Urinary Bisphenol A and Obesity in US Children
Materials and Methods
We examined the association between increasing levels of urinary BPA and obesity in children aged 6–18 years who participated in NHANES in 3 study cycles, 2003–2004, 2005–2006, and 2007–2008, where BPA measurements were available. NHANES is a cross-sectional study using a stratified, multistage probability sample, representative of noninstitutionalized civilians in the United States. A detailed description of the NHANES study design and methods is available elsewhere. NHANES was approved by the National Center for Health Statistics Research Ethics Review Board. Written child assent was obtained from children aged 7–11 years; written informed consent was obtained from children 12 years or older; and written parental consent was obtained for those younger than 18 years.
A random one-third subset of NHANES participants 6 years or older was selected for the measurement of urinary BPA levels. The current study sample consists of 2,664 children (6–18 years) from this subset. As recommended by the National Center for Health Statistics, specific sample weights for this BPA subsample were used when analyzing the data, to avoid potential selection bias.
We further excluded participants with missing data (n = 464) on covariates included in the multivariable model, including body mass index, age, sex, race/ethnicity, parent/guardian education, physical activity, serum cotinine, and urinary creatinine.
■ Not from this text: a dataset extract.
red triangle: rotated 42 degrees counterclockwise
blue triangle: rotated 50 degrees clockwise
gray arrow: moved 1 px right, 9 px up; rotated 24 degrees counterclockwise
This resulted in the final sample of 2,200 participants (48.5% girls), 17.7% of whom were obese.
Measures of BPA concentration included BPA parent compound and conjugated metabolites. Urinary BPA was measured by using solid-phase extraction coupled on-line to high-performance liquid chromatography and tandem mass spectrometry. Rigorous quality assurance and quality control ensured that samples were not contaminated during collection, handling, and analysis.
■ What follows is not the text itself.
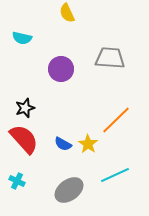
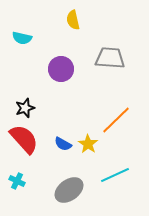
yellow semicircle: moved 6 px right, 7 px down; rotated 12 degrees clockwise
Standing height was measured in centimeters to the nearest 0.1 cm by using an electronic stadiometer. Weight was measured in kilograms to the nearest 0.1 kg by using a Toledo self-zeroing weight scale (Seritex, Carlstadt, New Jersey). Body mass index was calculated (weight (kg)/height (m)). The Centers for Disease Control and Prevention (CDC) classifies the weight status categories used with children and teens according to percentile ranking relative to their age and sex. Following these guidelines, we defined obesity in children as age- and sex-specific body mass index greater than or equal to the 95th percentile.
Serum cotinine was measured in nanograms per milliliter by isotope dilution–high performance liquid chromatography. Urinary creatinine concentrations, a measure of urinary dilution, were collected from specimens by the clean-catch technique and measured in milligrams per deciliter. Information on other covariates, such as age, sex, race/ethnicity, parent/guardian education, and physical activity, was gathered from a standardized questionnaire.
Statistical Analysis
The outcome variable, obesity, was defined as body mass index levels greater than or equal to the 95th percentile for age and gender. The main exposure of interest, urinary BPA, was categorized into quartiles (<1.5 ng/mL, 1.5–2.7 ng/mL, 2.8–5.4 ng/mL, >5.4 ng/mL) and also analyzed as a continuous variable, after log transformation due to skewed distribution. The odds ratio with 95% confidence interval of obesity for BPA was calculated by taking the lowest quartile (quartile 1) as the referent using multivariable logistic regression models. We used 2 models: the age- and sex-adjusted model and the multivariable-adjusted model, additionally adjusting for race/ethnicity (non-Hispanic whites, non-Hispanic blacks, Mexican Americans, and others), parent/guardian education (below high school, high school, above high school), urinary creatinine (mg/dL), serum cotinine (ng/mL), and moderate physical activity (absent, present). Linear trends in the odds ratio of obesity across increasing urinary BPA quartiles were determined by modeling BPA as an ordinal variable. We performed subgroup analysis by gender and race/ethnicity and tested for statistical interaction (α = 0.10) by including multiplicative cross-product interaction terms between BPA quartiles and these stratifying variables in regression models. Sample weights that account for the unequal probabilities of selection, oversampling, and nonresponse were applied for all analyses by using SAS, version 9.3, software (SAS Institute, Inc., Cary, North Carolina); standard error values were estimated by using the Taylor series linearization method.